Per festeggiare dieci anni di carriera, Bianco si regala un nuovo disco: Canzoni che durano solo un momento è il nuovo lavoro firmato dal cantautore torinese. Dieci anni dopo Nostalgina e tre dall’ultimo lavoro Quattro, sono otto le canzoni di questo nuovo lavoro, con i contributi di colleghi e pari come Colapesce, Dente e i Selton.

Bianco traccia per traccia

Il disco si apre con Come se, pezzo ricco di sensazioni sintetiche ma anche di memorie di cose che erano “belle belle”, per una sorta di Cast away cosmico (o pandemico?) molto colorato e ritmato.

Più intimo il percorso di Gazze ladre, che fa rimare Pessoa con quinoa, che parla di cambiamenti, anche esteriori, per una lei che sta bene con tutto “ma meglio con niente”.

Non era ancora una superstar del pop Colapesce quando ha contribuito a Mattanza, brano composito per quanto leggero, giocato su armonie delicate e su immagini forti.

Tocca a Proiettile, che parte con la voce molto filtrata e distante e poi si avvicina, accompagnata da synth multicolori e da sensazioni battistiane, con un andamento un po’ ansiogeno a tenere insieme il tutto.
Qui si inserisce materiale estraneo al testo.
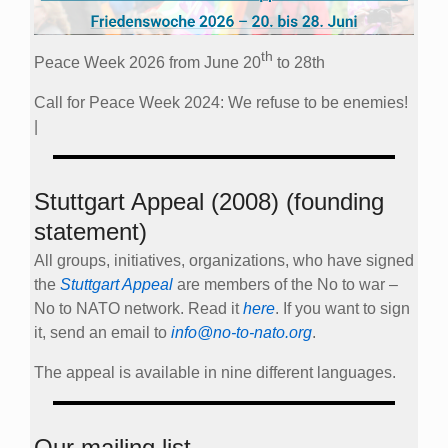
th
Peace Week 2026 from June 20
to 28th
Call for Peace Week 2024: We refuse to be enemies!
|
Stuttgart Appeal (2008) (founding
statement)
All groups, initiatives, organizations, who have signed
the
Stuttgart Appeal
are members of the No to war –
No to NATO network. Read it
here
. If you want to sign
it, send an email to
info@no-to-nato.org
.
The appeal is available in nine different languages.
Our mailing list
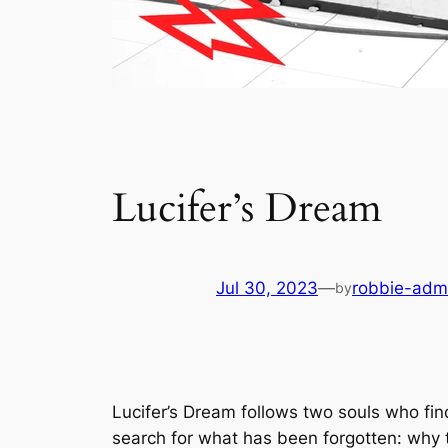
Lucifer’s Dream
Jul 30, 2023
—
robbie-adm
by
Lucifer’s Dream
follows two souls who fi
search for what has been forgotten: why 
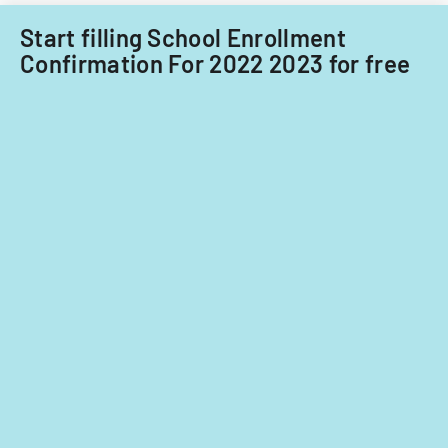
Start filling School Enrollment
Confirmation For 2022 2023 for free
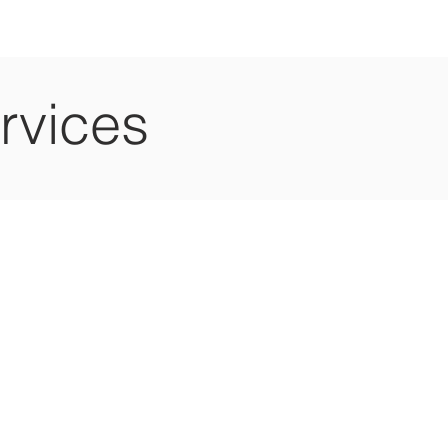
rvices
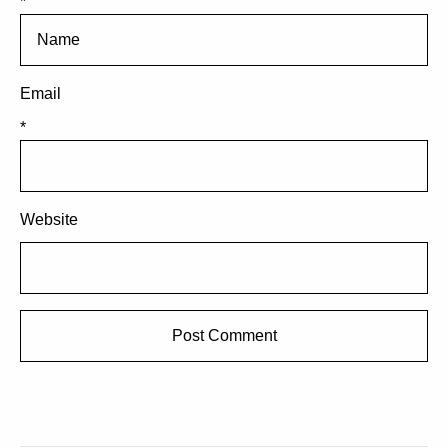
*
Email
*
Website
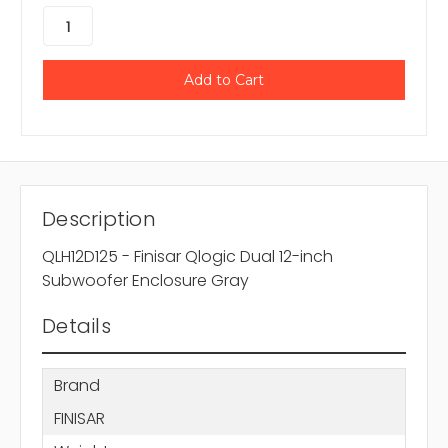
Description
QLH12D125 - Finisar Qlogic Dual 12-inch
Subwoofer Enclosure Gray
Details
Brand
FINISAR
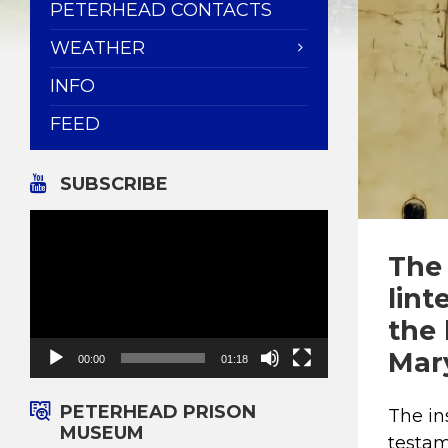
PETERHEAD CONTACTS
WEATHER
INFO
FEED
SUBSCRIBE
Video
Player
The 
lint
the 
Mar
00:00
01:18
PETERHEAD PRISON
The in
MUSEUM
testam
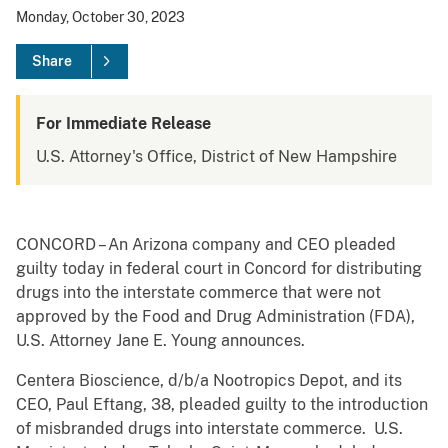
Monday, October 30, 2023
Share
For Immediate Release
U.S. Attorney's Office, District of New Hampshire
CONCORD – An Arizona company and CEO pleaded
guilty today in federal court in Concord for distributing
drugs into the interstate commerce that were not
approved by the Food and Drug Administration (FDA),
U.S. Attorney Jane E. Young announces.
Centera Bioscience, d/b/a Nootropics Depot, and its
CEO, Paul Eftang, 38, pleaded guilty to the introduction
of misbranded drugs into interstate commerce. U.S.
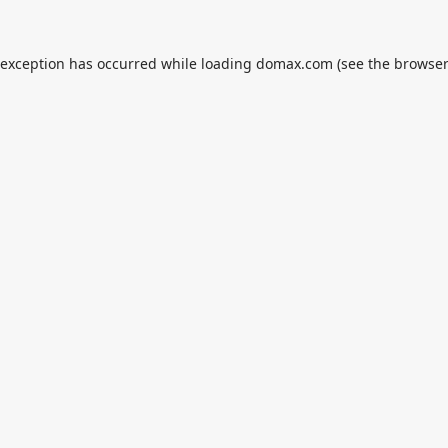
 exception has occurred while loading
domax.com
(see the
browser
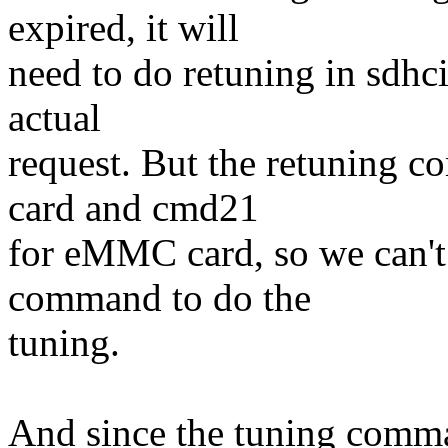
expired, it will
need to do retuning in sdhc
actual
request. But the retuning 
card and cmd21
for eMMC card, so we can't 
command to do the
tuning.
And since the tuning comma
Gomma non cancella le sensazioni pop, anzi le amplifica, rallentando un minimo il ritmo ma lasciando spazio ad aperture anche piuttosto brit. Un pezzo molto sincopato che ha qualcosa del primo Bersani style.

Si gioca poi con le Biglie per un pezzo che sostanzialmente parla di timidezze e occhi come rifugio. Ma anche qui come in altri pezzi del disco, all’improvviso si cambia marcia e si riempiono i polmoni. Chitarra elettrica (un po’ Cure) nel finale.

Si transita dall’Acquario di Genova e dalle lezioni che ci impartiscono i delfini (ma anche i fratelli) in Morsa, incontro virtuoso con Dente, su ritmi nuovamente non così regolari, con qualche stilla di reggae in mente e qualche stella filante sonora che si diffonde per l’aria.

La gioventù è uno stato mentale, o almeno ce la vendono così Bianco e i Selton in Saremo giovani. E quando ci sono i Selton è sempre un po’ festa, con una mezza idea di samba che balla fra sensazioni dolciamare. Però usciremo di martedì, anche se oggi è il giorno più triste dell’anno.

Le canzoni di Bianco durano solo un momento, ma soltanto perché il mondo del pop è vorace e richiede novità continue. Ma se la caducità dell’universo di riferimento è innegabile, altrettanto evidente è la cura del dettaglio di un cantautore che si è costruito e si sta costruendo una strada molto peculiare, forse un po’ in sordina rispetto ad altri illustri colleghi, ma non per questo ottenendo risultati meno meritevoli.

Dieci anni dopo l’esordio, anzi, ecco qui un artista a tutto tondo, che padroneggia perfettamente scrittura, ritratti, esecuzione, vitalità dei suoni e delle idee. E tra l’altro i baffetti ormai stanno tornando di moda.